Glücksspiellokale: Automatensterben als Chance

Nach und nach schließen die alten Spielspelunken. Und das könnte zu einer Chance für Wiens verkommene Gegenden werden. Zum Beispiel für die Reinprechtsdorfer Straße.

Wolf Jurjan
Wolf Jurjan
(c) Die Presse (Clemens Fabry)

Wien. Sie ist zweifellos eine der tristeren Gegenden Wiens. Verwaiste Automaten-Kabäuschen, Wettlokale, Banken mit Security-Mann vor der Tür reihen sich da an An-und Verkauf-Läden und leer stehende Lokale. Mit mehr als 80 Spielautomaten (Stand Ende 2014) war die Reinprechtsdorfer Straße jene mit der höchsten Automatendichte der Stadt. War. Denn seit Jahresanfang, seit das De-facto-Verbot des Kleinen Glücksspiels in Kraft ist, tut sich etwas. Die Türen zu den Automatenkabinen sind versperrt. Ein Spiellokal hat überhaupt geschlossen, durch die verdunkelte Scheibe sieht man noch die alten Automaten. Sie stehen in Plastik gewickelt in einer Ecke, fertig zum Abtransport.

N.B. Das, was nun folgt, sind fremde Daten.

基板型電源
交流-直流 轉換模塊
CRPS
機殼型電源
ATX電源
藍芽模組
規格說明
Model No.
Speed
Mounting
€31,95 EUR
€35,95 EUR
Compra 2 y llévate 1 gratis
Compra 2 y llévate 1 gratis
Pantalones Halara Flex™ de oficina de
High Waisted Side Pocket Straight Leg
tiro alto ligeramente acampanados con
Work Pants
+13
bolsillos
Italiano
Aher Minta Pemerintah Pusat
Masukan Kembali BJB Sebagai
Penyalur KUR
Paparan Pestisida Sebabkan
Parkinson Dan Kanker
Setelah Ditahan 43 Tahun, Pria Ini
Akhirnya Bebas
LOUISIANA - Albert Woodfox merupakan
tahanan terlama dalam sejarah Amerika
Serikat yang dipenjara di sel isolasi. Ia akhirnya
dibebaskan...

Wie in den anderen Glücksspielmeilen wird auch in der Reinprechtsdorfer Straße in den kommenden Monaten Spiellokal um Spiellokal schließen – das erwarten sowohl Automatenverband als auch die Wirtschaftskammer. Die zahlreichen Lokale, die damit frei werden, als Chance für Gegenden, die eine Aufwertung dringend brauchen könnten? Das hofft jedenfalls Wolf Jurjans von der „Republik Reinprechtsdorf“. Die „Republik“ ist eine Bürgerinitiative, die 2012 gegründet wurde, als dort noch ein Spiellokal ums aufgemacht hat. Seither haben Anrainer mit Festen und Aktionen versucht, ihr Grätzel aufzuwerten.

(c) Die Presse
 

Platz gebe es, Investoren nicht

Nun dürfte Schwung in die Sache kommen. Der Bezirk hat ein Bürgerbeteiligungsverfahren initiiert, bei dem Interessierte Vorschläge sammeln: Es gehe um den Branchenmix, den sich Anrainer wünschen, um Vorschläge, wie man leere Lokale für Pop-ups oder den Kulturbetrieb nutzen könnte, gerade an Galerien herrsche großer Bedarf in der Gegend. Auch ein sozialer Treffpunkt oder ein Sozialmarkt seien angedacht. „Platz wäre hier ja genug“, sagt Jurjans und spricht damit die schon jetzt zahlreichen Leerstände an.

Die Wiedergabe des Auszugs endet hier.